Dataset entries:
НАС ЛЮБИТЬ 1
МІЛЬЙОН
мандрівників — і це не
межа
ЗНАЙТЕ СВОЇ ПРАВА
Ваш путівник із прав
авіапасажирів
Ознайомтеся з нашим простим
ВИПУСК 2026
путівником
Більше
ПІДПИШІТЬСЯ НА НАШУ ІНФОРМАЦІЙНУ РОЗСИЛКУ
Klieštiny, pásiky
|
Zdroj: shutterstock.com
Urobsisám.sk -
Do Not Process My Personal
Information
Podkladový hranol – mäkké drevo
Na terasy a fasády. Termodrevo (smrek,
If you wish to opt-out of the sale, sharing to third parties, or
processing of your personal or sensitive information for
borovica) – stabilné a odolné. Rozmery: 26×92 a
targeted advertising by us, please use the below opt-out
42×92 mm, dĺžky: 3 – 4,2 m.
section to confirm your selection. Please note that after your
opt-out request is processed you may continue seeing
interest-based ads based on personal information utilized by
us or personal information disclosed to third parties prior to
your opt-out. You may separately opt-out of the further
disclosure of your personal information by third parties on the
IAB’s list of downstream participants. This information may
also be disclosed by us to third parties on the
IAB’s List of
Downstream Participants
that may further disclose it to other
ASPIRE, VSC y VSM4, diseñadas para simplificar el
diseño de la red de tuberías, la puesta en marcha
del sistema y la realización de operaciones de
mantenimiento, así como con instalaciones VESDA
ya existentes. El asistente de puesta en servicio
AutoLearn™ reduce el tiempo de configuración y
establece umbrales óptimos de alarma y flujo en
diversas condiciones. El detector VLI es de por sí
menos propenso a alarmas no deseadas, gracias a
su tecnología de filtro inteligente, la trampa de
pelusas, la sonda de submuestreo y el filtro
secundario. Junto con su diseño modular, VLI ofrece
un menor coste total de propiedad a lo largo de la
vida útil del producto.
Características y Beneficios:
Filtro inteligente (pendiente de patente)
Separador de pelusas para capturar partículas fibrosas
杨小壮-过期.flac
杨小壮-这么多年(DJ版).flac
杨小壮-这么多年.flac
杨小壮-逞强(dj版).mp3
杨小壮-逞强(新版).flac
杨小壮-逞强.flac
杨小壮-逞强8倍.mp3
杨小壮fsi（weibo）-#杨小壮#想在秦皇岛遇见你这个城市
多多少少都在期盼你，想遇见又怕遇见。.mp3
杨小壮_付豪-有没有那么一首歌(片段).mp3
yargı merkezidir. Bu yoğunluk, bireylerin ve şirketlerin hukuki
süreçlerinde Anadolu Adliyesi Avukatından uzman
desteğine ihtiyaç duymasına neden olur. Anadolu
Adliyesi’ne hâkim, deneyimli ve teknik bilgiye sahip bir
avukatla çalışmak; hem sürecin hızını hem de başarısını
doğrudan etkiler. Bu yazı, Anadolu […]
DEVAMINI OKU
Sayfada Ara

• [EXERCISE GOAL]: Up to and including the line with "42×92 mm, dĺžky: 3 – 4,2 m.", transcribe the entries above exactly, starting from their first line.

• [RESULT OF THE EXERCISE]:
НАС ЛЮБИТЬ 1
МІЛЬЙОН
мандрівників — і це не
межа
ЗНАЙТЕ СВОЇ ПРАВА
Ваш путівник із прав
авіапасажирів
Ознайомтеся з нашим простим
ВИПУСК 2026
путівником
Більше
ПІДПИШІТЬСЯ НА НАШУ ІНФОРМАЦІЙНУ РОЗСИЛКУ
Klieštiny, pásiky
|
Zdroj: shutterstock.com
Urobsisám.sk -
Do Not Process My Personal
Information
Podkladový hranol – mäkké drevo
Na terasy a fasády. Termodrevo (smrek,
If you wish to opt-out of the sale, sharing to third parties, or
processing of your personal or sensitive information for
borovica) – stabilné a odolné. Rozmery: 26×92 a
targeted advertising by us, please use the below opt-out
42×92 mm, dĺžky: 3 – 4,2 m.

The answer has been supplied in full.